Task objective ▸
Which of the lines below holds the string "doanh"? Copy every line that does.

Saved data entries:
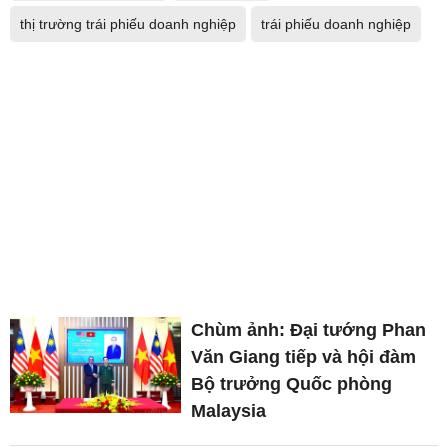
thị trường trái phiếu doanh nghiệp
trái phiếu doanh nghiệp
Chùm ảnh: Đại tướng Phan
Văn Giang tiếp và hội đàm
Bộ trưởng Quốc phòng
Malaysia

Result ▸
thị trường trái phiếu doanh nghiệp
trái phiếu doanh nghiệp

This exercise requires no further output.